Si Boris Johnson avait perdu le vote, une élection interne aurait été lancée pour désigner un nouveau leader du parti, qui serait alors devenu Premier ministre à sa place. Mais “l’occasion en or” qu’il a saisie ce soir de rester leader de son parti et donc chef du gouvernement ne signifie pas que son autorité n’en ressortira pas fragilisée.

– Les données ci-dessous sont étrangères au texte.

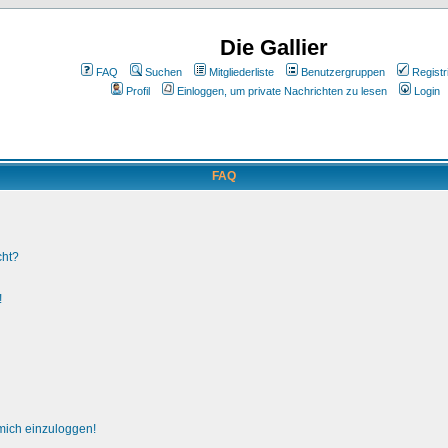
Die Gallier
FAQ
Suchen
Mitgliederliste
Benutzergruppen
Registr
Profil
Einloggen, um private Nachrichten zu lesen
Login
FAQ
cht?
!
 mich einzuloggen!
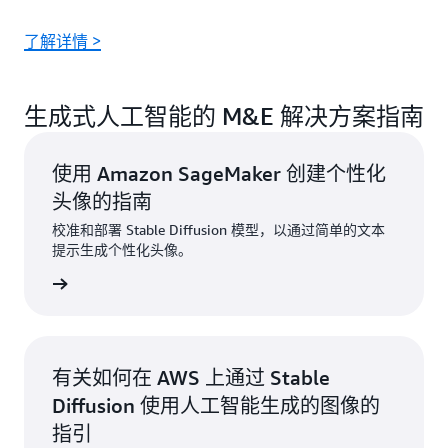
了解详情 >
生成式人工智能的 M&E 解决方案指南
使用 Amazon SageMaker 创建个性化
头像的指南
校准和部署 Stable Diffusion 模型，以通过简单的文本
提示生成个性化头像。
了解更多
有关如何在 AWS 上通过 Stable
Diffusion 使用人工智能生成的图像的
指引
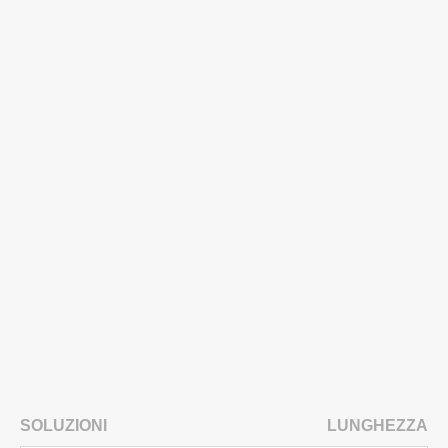
SOLUZIONI
LUNGHEZZA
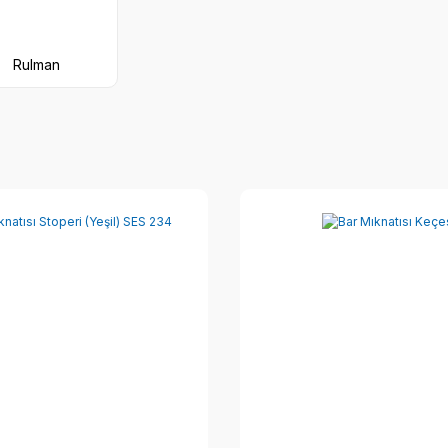
Rulman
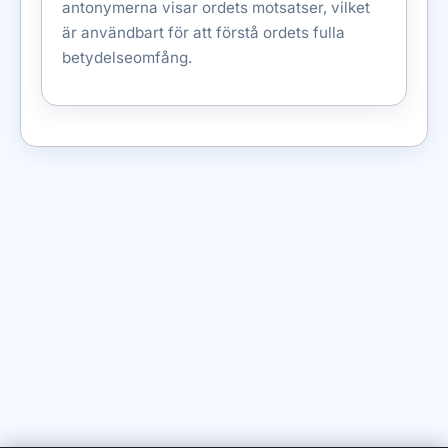
antonymerna visar ordets motsatser, vilket
är användbart för att förstå ordets fulla
betydelseomfång.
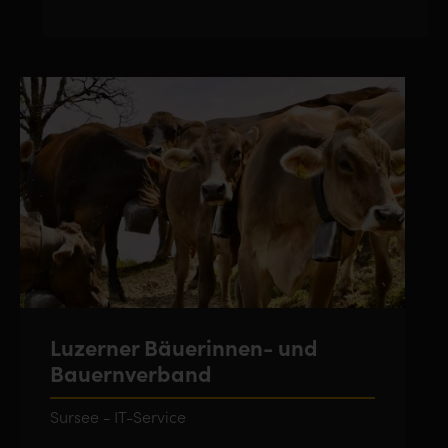
Luzerner Bäuerinnen- und
Bauernverband
Sursee - IT-Service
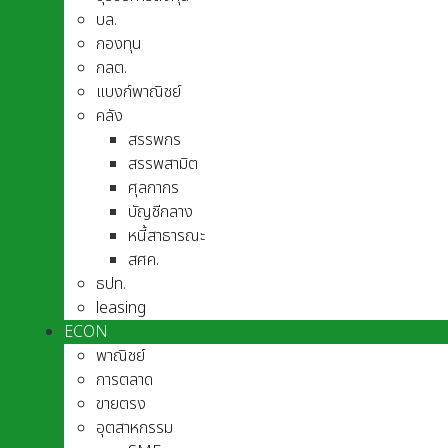
บล.
กองทุน
กลต.
แบงก์พาณิชย์
คลัง
สรรพกร
สรรพสามิต
ศุลกากร
บัญชีกลาง
หนี้สาธารณะ
สศค.
ธปท.
leasing
ECON
พาณิชย์
การตลาด
ขายตรง
อุตสาหกรรม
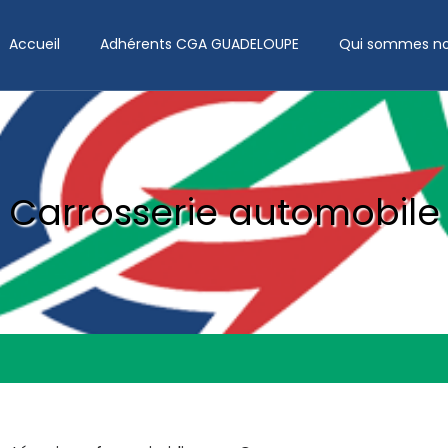
Accueil
Adhérents CGA GUADELOUPE
Qui sommes no
Carrosserie automobile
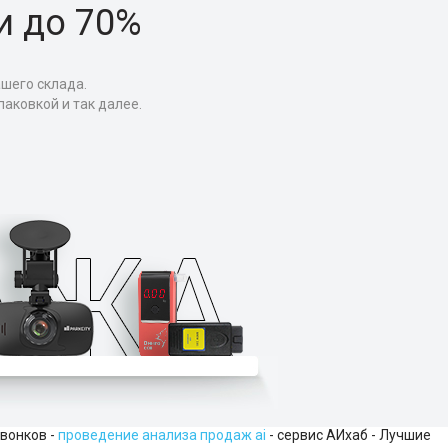
и до 70%
ашего склада.
аковкой и так далее.
звонков -
проведение анализа продаж ai
- сервис АИхаб - Лучшие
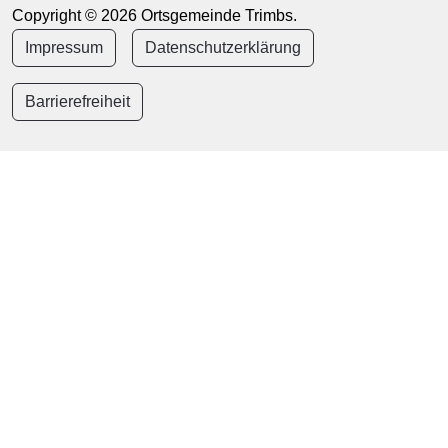
Copyright © 2026 Ortsgemeinde Trimbs.
Impressum
Datenschutzerklärung
Barrierefreiheit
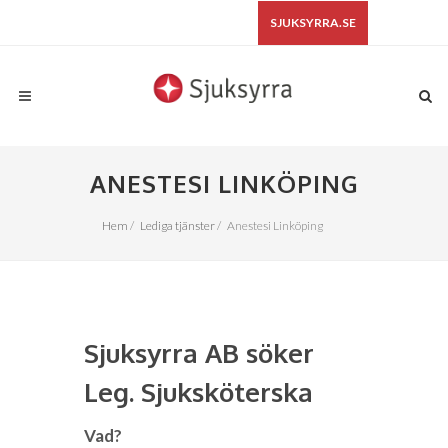
SJUKSYRRA.SE
ANESTESI LINKÖPING
Hem
/
Lediga tjänster
/
Anestesi Linköping
Sjuksyrra AB söker
Leg. Sjuksköterska
Vad?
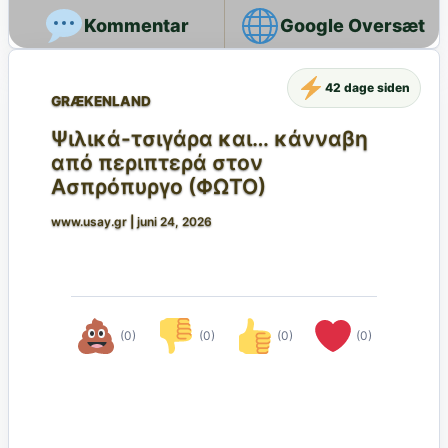
Google Oversæt
42 dage siden
GRÆKENLAND
Ψιλικά-τσιγάρα και… κάνναβη
από περιπτερά στον
Ασπρόπυργο (ΦΩΤΟ)
www.usay.gr
|
juni 24, 2026
(0)
(0)
(0)
(0)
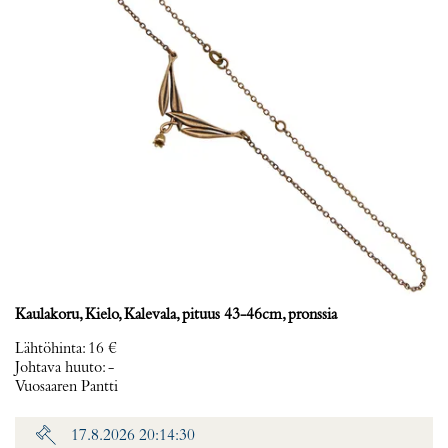
Kaulakoru, Kielo, Kalevala, pituus 43-46cm, pronssia
Lähtöhinta
:
16 €
Johtava huuto:
-
Vuosaaren Pantti
17.8.2026 20:14:30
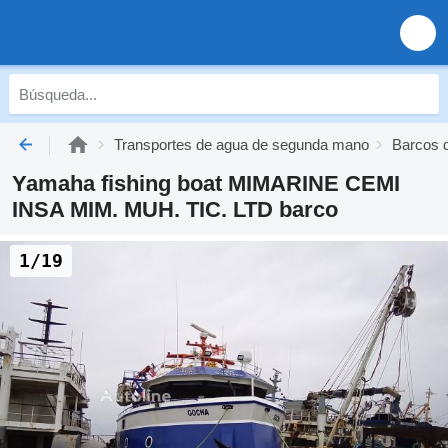
Transportes de agua de segunda mano
Barcos 
Yamaha fishing boat MIMARINE CEMI
INSA MIM. MUH. TIC. LTD barco
1/19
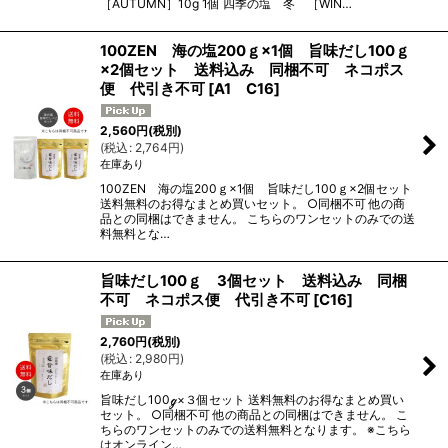
［AUTUMN］10g 1個 四季の塩 冬 ［WIN…
100ZEN 海の塩200ｇ×1個 旨味だし100ｇ
×2個セット 送料込み 同梱不可 ネコポス
便 代引き不可
[
A1 C16
]
2,560
円
(税別)
(
税込
:
2,764
円
)
在庫あり
100ZEN 海の塩200ｇ×1個 旨味だし100ｇ×2個セット
送料無料のお得なまとめ買いセット。 ○同梱不可 他の商
品との同梱はできません。 こちらのワンセットのみでの送
料無料とな…
旨味だし100ｇ 3個セット 送料込み 同梱
不可 ネコポス便 代引き不可
[
C16
]
2,760
円
(税別)
(
税込
:
2,980
円
)
在庫あり
旨味だし100ℊ×３個セット 送料無料のお得なまとめ買い
セット。 ○同梱不可 他の商品との同梱はできません。 こ
ちらのワンセットのみでの送料無料となります。 ※こちら
はオンライン…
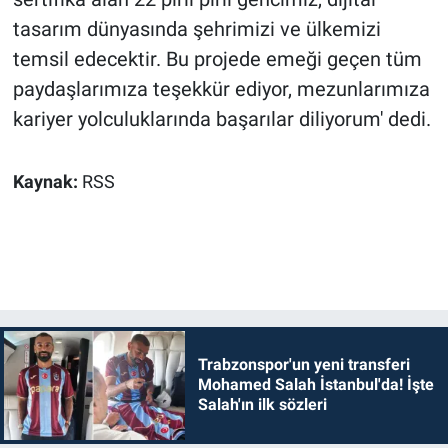
tasarım dünyasında şehrimizi ve ülkemizi
temsil edecektir. Bu projede emeği geçen tüm
paydaşlarımıza teşekkür ediyor, mezunlarımıza
kariyer yolculuklarında başarılar diliyorum' dedi.
Kaynak:
RSS
Trabzonspor'un yeni transferi
Mohamed Salah İstanbul'da! İşte
Salah'ın ilk sözleri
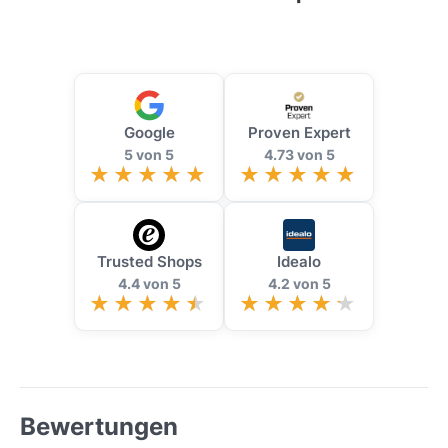
Google
Proven Expert
5 von 5
4.73 von 5
Trusted Shops
Idealo
4.4 von 5
4.2 von 5
Bewertungen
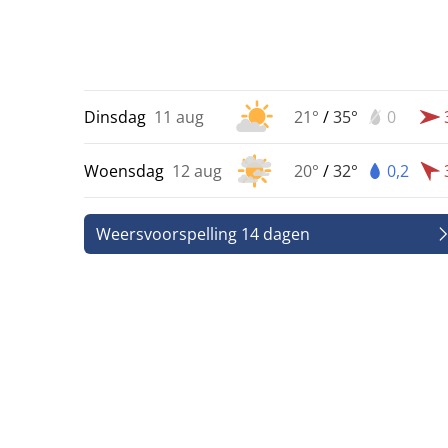
Dinsdag
11 aug
21°
/
35°
0
Woensdag
12 aug
20°
/
32°
0,2
Weersvoorspelling 14 dagen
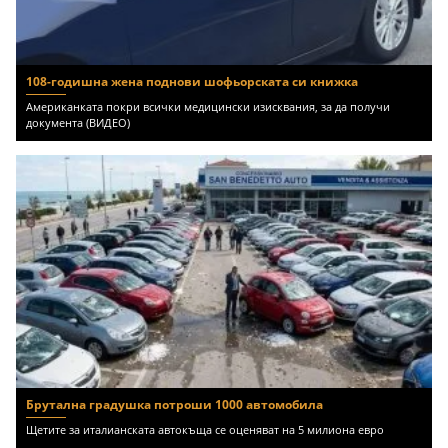
108-годишна жена поднови шофьорската си книжка
Американката покри всички медицински изисквания, за да получи
документа (ВИДЕО)
Брутална градушка потроши 1000 автомобила
Щетите за италианската автокъща се оценяват на 5 милиона евро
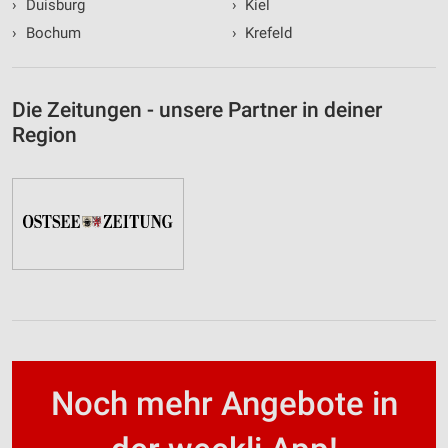
›
Duisburg
›
Kiel
›
Bochum
›
Krefeld
Die Zeitungen - unsere Partner in deiner
Region
Noch mehr Angebote in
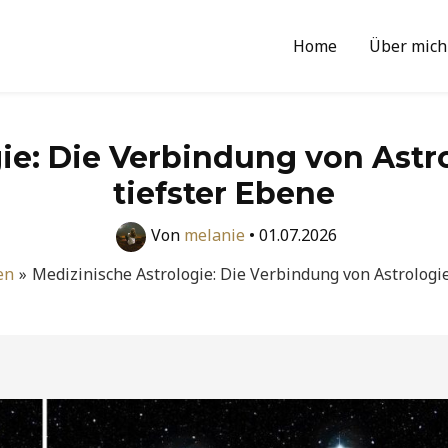
Home
Über mich
ie: Die Verbindung von Astr
tiefster Ebene
Von
melanie
•
01.07.2026
en
Medizinische Astrologie: Die Verbindung von Astrologi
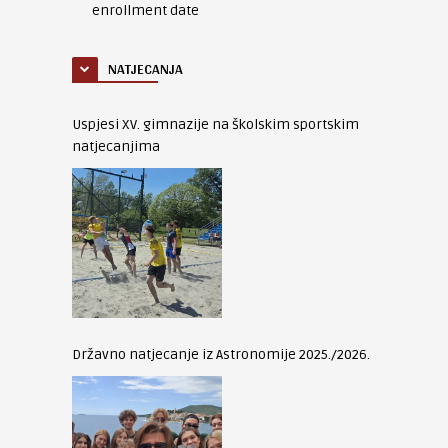
enrollment date
NATJECANJA
Uspjesi XV. gimnazije na školskim sportskim
natjecanjima
Državno natjecanje iz Astronomije 2025./2026.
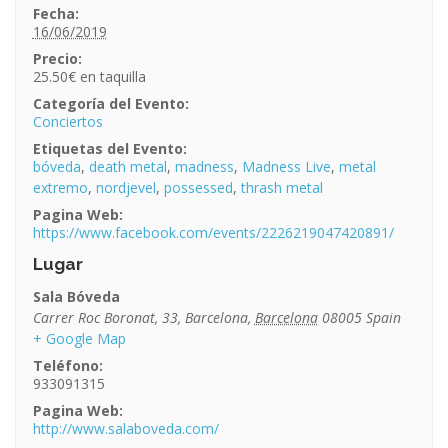
Fecha:
16/06/2019
Precio:
25.50€
Categoría del Evento:
Conciertos
Etiquetas del Evento:
bóveda
,
death metal
,
madness
,
Madness Live
,
metal
extremo
,
nordjevel
,
possessed
,
thrash metal
Pagina Web:
https://www.facebook.com/events/2226219047420891/
Lugar
Sala Bóveda
Carrer Roc Boronat, 33
,
Barcelona
,
Barcelona
08005
Spain
+ Google Map
Teléfono:
933091315
Pagina Web:
http://www.salaboveda.com/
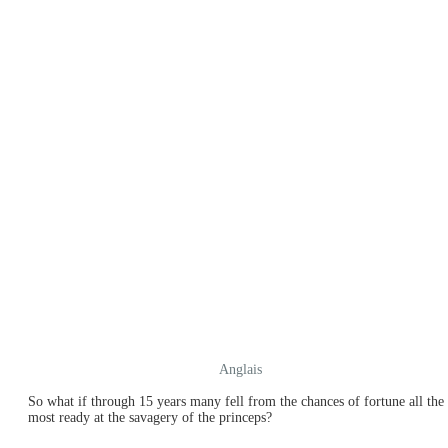
Anglais
So what if through 15 years many fell from the chances of fortune all the
most ready at the savagery of the princeps?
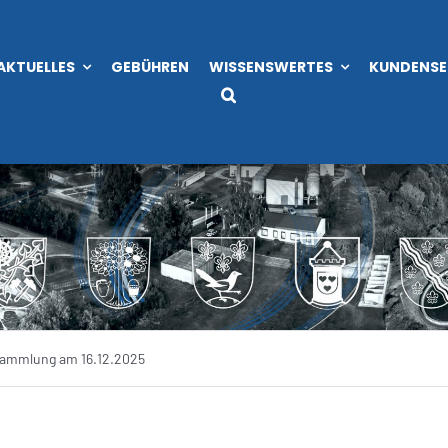
AKTUELLES
GEBÜHREN
WISSENSWERTES
KUNDENSE
ammlung am 16.12.2025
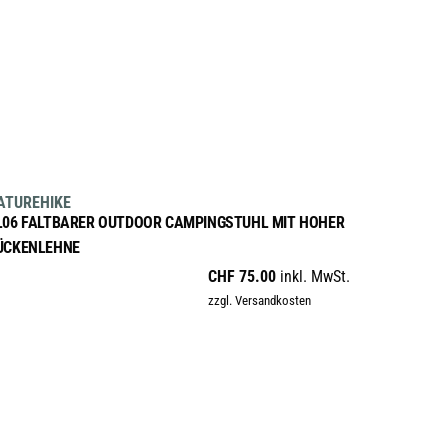
AUSFÜHRUNG WÄHLEN
Dieses
sale
ATUREHIKE
Produkt
L06 FALTBARER OUTDOOR CAMPINGSTUHL MIT HOHER
weist
ÜCKENLEHNE
mehrere
CHF
75.00
inkl. MwSt.
Varianten
zzgl. Versandkosten
auf.
Die
Optionen
können
auf
der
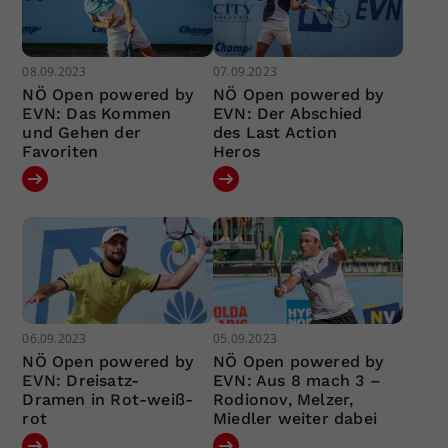
08.09.2023
07.09.2023
NÖ Open powered by
NÖ Open powered by
EVN: Das Kommen
EVN: Der Abschied
und Gehen der
des Last Action
Favoriten
Heros
06.09.2023
05.09.2023
NÖ Open powered by
NÖ Open powered by
EVN: Dreisatz-
EVN: Aus 8 mach 3 –
Dramen in Rot-weiß-
Rodionov, Melzer,
rot
Miedler weiter dabei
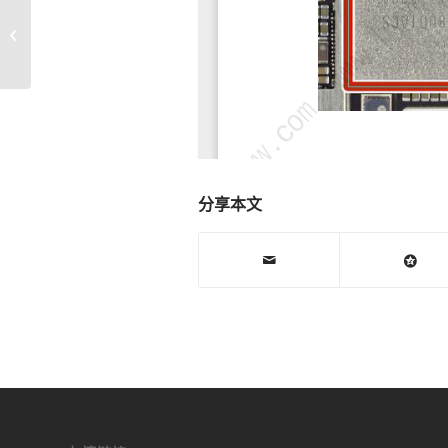
苹果iPhone6SPlus_ 显示升压管
U4000 对地阻值_手机维修主板电...
分享本文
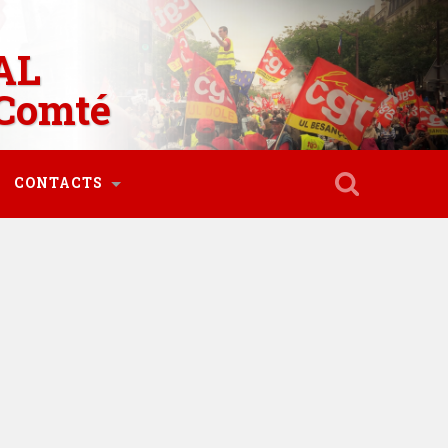
AL
Comté
CONTACTS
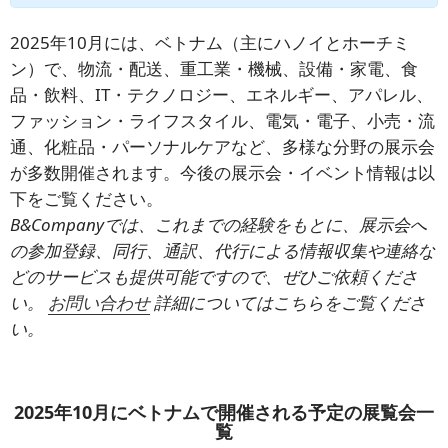
2025年10月には、ベトナム（主にハノイとホーチミ
ン）で、物流・配送、重工業・機械、設備・家電、食
品・飲料、IT・テクノロジー、エネルギー、アパレル、
ファッション・ライフスタイル、電気・電子、小売・流
通、化粧品・パーソナルケアなど、多様な分野の展示会
が多数開催されます。今後の展示会・イベント情報は以
下をご覧ください。
B&Companyでは、これまでの経験をもとに、展示会へ
の参加登録、同行、通訳、代行による情報収集や連絡な
どのサービスも提供可能ですので、ぜひご依頼くださ
い。
お問い合わせ
詳細についてはこちらをご覧くださ
い。
2025年10月にベトナムで開催される予定の展覧会一
覧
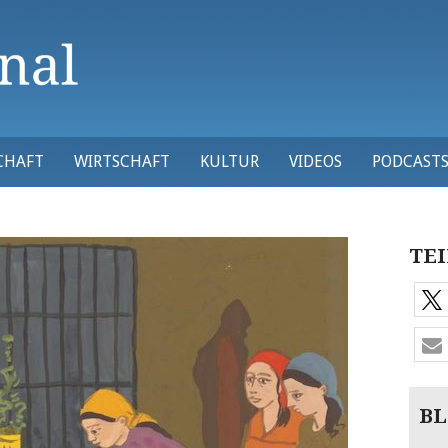
CHAFT
WIRTSCHAFT
KULTUR
VIDEOS
PODCAST
TEI
BL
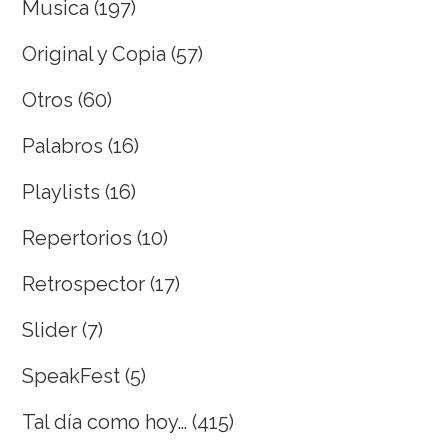
Musica
(197)
Original y Copia
(57)
Otros
(60)
Palabros
(16)
Playlists
(16)
Repertorios
(10)
Retrospector
(17)
Slider
(7)
SpeakFest
(5)
Tal día como hoy…
(415)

Boris Johnson avait rencontré les derniers députés conservateurs nécessaires, à huis clos au Parlement, pour arracher les 180 voix nécessaires à son maintien au pouvoir ce soir. Selon une source au sein du parti, il leur a fait miroiter des baisses d’impôts et a demandé aux élus de se pencher sur des préoccupations des électeurs plutôt que des querelles internes. “On m’a déjà jugé fini à de nombreuses reprises. Je peux reconstruire la confiance”, avait assuré l’indéboulonnable ex-maire de Londres.
Plus de 100 élus avaient en effet affirmé leur soutien et ses ministres les plus loyaux avaient passé la journée à le défendre à la télévision. Mais le chef des conservateurs en Écosse, Douglas Ross, avait annoncé qu’il voterait contre lui, invoquant la “colère” du public concernant les violations des règles anti-Covid. Il suivait ainsi l’ancien ministre Jeremy Hunt, considéré comme possible successeur. Et le résultat du vote montre qu’ils sont loin d’être les seuls à être excédés par BoJo.